Demanding Dignity at Work: A Book Talk with Steven Greenhouse
Helping build economic opportunity for the American working class also means understanding the roots of the challenges they are facing. For labor reporter and former New York Times Journalist Steven Greenhouse the cause of many of the headwinds facing the middle class is a decline in worker power, and a reinvigorated labor movement should be part of any solution.
Greenhouse discussed his view, laid out in more length in his new book Beaten Down, Worked Up – The Past, Present, and Future of American Labor, at the Aspen Institute this week. The book looks at past labor organizing and the lessons it has for today.
“Worker power in America has fallen to a dismal low, I submit to its lowest since WWII and probably since the Great Depression,” Greenhouse argued. And consequently, “Americans feel the system is deeply rigged” even if they can’t precisely perceive the causes.
Greenhouse noted that wages for workers are roughly equivalent to where they were in 1973 after adjusting for inflation. Further, he argued that worker pay has failed to keep pace with productivity growth while CEO pay has increased 940% since 1978 according to one study.

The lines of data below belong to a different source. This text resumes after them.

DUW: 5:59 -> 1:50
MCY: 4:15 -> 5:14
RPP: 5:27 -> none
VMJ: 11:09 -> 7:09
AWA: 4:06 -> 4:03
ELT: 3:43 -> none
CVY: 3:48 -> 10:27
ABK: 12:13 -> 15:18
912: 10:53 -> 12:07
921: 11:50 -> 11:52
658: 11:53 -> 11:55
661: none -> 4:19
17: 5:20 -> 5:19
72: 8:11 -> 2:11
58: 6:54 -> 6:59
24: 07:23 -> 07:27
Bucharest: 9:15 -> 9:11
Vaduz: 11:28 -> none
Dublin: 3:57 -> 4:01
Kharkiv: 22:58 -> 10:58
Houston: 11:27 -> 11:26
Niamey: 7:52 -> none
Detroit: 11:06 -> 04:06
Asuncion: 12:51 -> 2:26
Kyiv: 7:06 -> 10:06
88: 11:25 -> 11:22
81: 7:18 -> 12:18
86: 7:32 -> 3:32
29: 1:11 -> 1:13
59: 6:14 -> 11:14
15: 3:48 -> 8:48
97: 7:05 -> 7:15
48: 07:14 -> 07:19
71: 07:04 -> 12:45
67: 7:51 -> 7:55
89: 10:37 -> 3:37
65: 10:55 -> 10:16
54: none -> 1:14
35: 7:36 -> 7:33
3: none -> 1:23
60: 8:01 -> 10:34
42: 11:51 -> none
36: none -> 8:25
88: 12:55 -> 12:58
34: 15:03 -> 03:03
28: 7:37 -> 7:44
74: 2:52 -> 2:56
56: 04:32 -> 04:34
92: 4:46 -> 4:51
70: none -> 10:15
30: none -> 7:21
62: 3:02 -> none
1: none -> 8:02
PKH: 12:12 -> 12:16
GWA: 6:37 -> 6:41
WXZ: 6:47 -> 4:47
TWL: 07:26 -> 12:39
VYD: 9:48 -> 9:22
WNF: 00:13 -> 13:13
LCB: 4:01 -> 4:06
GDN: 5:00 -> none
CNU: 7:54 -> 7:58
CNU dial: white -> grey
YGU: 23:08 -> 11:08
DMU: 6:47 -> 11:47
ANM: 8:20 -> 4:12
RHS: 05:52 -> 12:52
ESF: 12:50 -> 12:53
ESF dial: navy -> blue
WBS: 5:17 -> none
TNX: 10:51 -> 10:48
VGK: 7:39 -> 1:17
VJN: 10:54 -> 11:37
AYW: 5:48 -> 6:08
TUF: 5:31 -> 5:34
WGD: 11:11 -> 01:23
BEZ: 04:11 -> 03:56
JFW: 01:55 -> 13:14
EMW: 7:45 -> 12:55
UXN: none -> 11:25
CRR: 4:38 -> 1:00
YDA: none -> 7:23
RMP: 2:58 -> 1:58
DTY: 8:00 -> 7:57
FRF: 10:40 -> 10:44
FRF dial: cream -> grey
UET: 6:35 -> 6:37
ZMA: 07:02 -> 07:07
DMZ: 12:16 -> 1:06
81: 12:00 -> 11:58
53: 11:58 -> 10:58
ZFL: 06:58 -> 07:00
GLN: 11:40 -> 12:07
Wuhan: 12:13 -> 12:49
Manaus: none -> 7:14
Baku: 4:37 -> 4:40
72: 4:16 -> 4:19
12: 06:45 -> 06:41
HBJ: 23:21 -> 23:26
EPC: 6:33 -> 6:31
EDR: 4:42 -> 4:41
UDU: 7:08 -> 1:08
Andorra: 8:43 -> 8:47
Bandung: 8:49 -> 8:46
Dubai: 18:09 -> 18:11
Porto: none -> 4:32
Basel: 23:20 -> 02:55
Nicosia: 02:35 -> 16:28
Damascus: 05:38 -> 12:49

Greenhouse noted the disparity between workers who expressed approval of unions or interest in joining a union and the actual low rates of unionization in the U.S. “In no other industrial nation do corporations fight as hard to beat back labor unions,” he argues.
He argues for giving labor unions more opportunity to communicate with workers during unionization drives, finding ways to catalyze industrywide or sectoral bargaining to concentrate worker power, and reforming campaign finance laws to stop incentivizing politicians to prioritize business owners over the needs of labor. “Every American who cares about a fairer economy needs to focus far more on fixing our broken campaign finance system,” Greenhouse noted.
While acknowledging challenges, Greenhouse also sees recent signs for optimism including teacher strikes in Oklahoma and West Virginia and a renewed focus on unionization among presidential candidates.
Spotlight will continue to track issues around workers’ right in the presidential campaign and other policy debates in the months ahead.